Human rights group urges government to donate unused COVID-19 vaccines

The Taiwan office of Amnesty International on Tuesday called on the government to donate surplus COVID-19 vaccine doses to developing countries, where it said only around four percent of people have been fully vaccinated.

Amnesty’s comments come after Taiwan’s Central Epidemic Command Center (CECC) said last Friday it would destroy some 278,602 unused doses of the Moderna and Pfizer-BioNTech brands that had expired.

According to the CECC, around two million doses of the Astra-Zeneca vaccine will expire by May, including about 300,000 doses at the end of March.

At a press conference in Taipei, Amnesty International Taiwan Secretary-General Chiu I-ling (???) said unused vaccines should not go to waste as only around 4 percent of the people in low-income countries across the world had been fully vaccinated.

The government should consider making better use of its vaccine stock by donating it to such places in need instead of letting them go to waste, she added.

Chiu’s comments reflected the annual report of Amnesty International, which notes that while booster shots were delivered to citizens of rich nations in 2021, millions in the developing countries still awaited their first jab.

The report, which was launched Tuesday, argued that “low immunization rates allowed new variants to flourish, putting us all at risk of vaccine-resistant mutations and lengthening the pandemic.”

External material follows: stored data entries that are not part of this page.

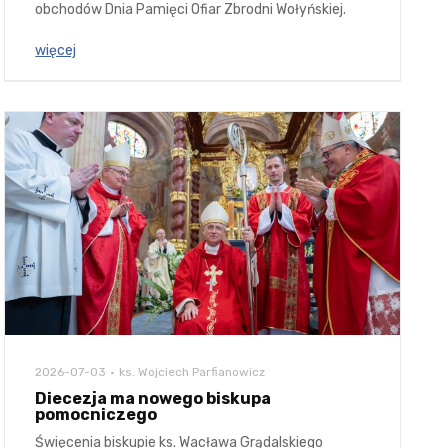
obchodów Dnia Pamięci Ofiar Zbrodni Wołyńskiej.
więcej
2026-07-03
ks. Wojciech Parfianowicz
Diecezja ma nowego biskupa
pomocniczego
Święcenia biskupie ks. Wacława Grądalskiego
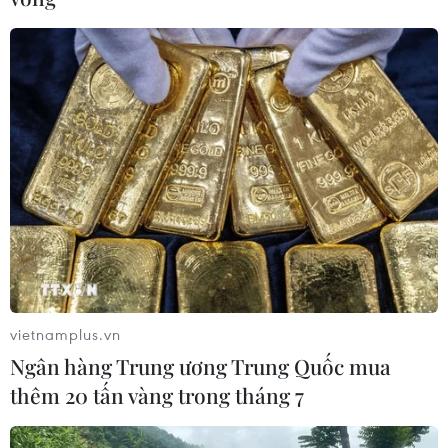
Dự án Đường sắt Tốc độ cao Bắc-Nam là dự án có quy
mô lớn, công nghệ-kỹ thuật phức tạp, cần nhiều nguồn
lực lớn để đầu tư, là động lực quan trọng để tạo đột
phá phát triển kinh tế-xã hội cả nước.
vietnamplus.vn
Ngân hàng Trung ương Trung Quốc mua
thêm 20 tấn vàng trong tháng 7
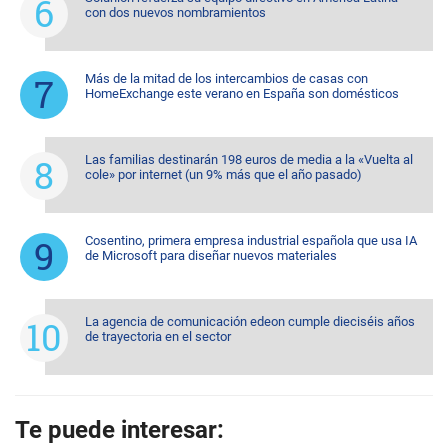
con dos nuevos nombramientos
Más de la mitad de los intercambios de casas con
HomeExchange este verano en España son domésticos
Las familias destinarán 198 euros de media a la «Vuelta al
cole» por internet (un 9% más que el año pasado)
Cosentino, primera empresa industrial española que usa IA
de Microsoft para diseñar nuevos materiales
La agencia de comunicación edeon cumple dieciséis años
de trayectoria en el sector
Te puede interesar:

New Power Party lawmaker Chiu Hsien-chih (???) echoed Amnesty’s stance, saying at the press event that Taiwan should make donations to countries facing vaccine shortages if it has a vaccine surplus.

Chiu added he believed that the Taiwanese people would welcome such a donation made by the government as a contribution to the international community.

CECC spokesperson Chuang Jen-hsiang (???) has said the Ministry of Foreign Affairs was looking to donate unused Astra-Zeneca vaccine does to Taiwan’s diplomatic allies.

Chuang has also mooted the possibility of the doses being given to research institutes in Taiwan.

Meanwhile, Amnesty’s deputy regional director for Southeast and East Asia Emerlynne Gil, who took part in the press conference virtually, said the group found “further deterioration in the human rights situation in Asia and the Pacific” in 2021 compared to the previous year.

For Taiwan, Amnesty’s annual report also took note of inadequate legal protections for Indigenous peoples from mining operations in areas designated as traditional grounds for dwelling and hunting, as well as discriminative COVID-19 measures that curbed only migrant workers’ freedom of movement.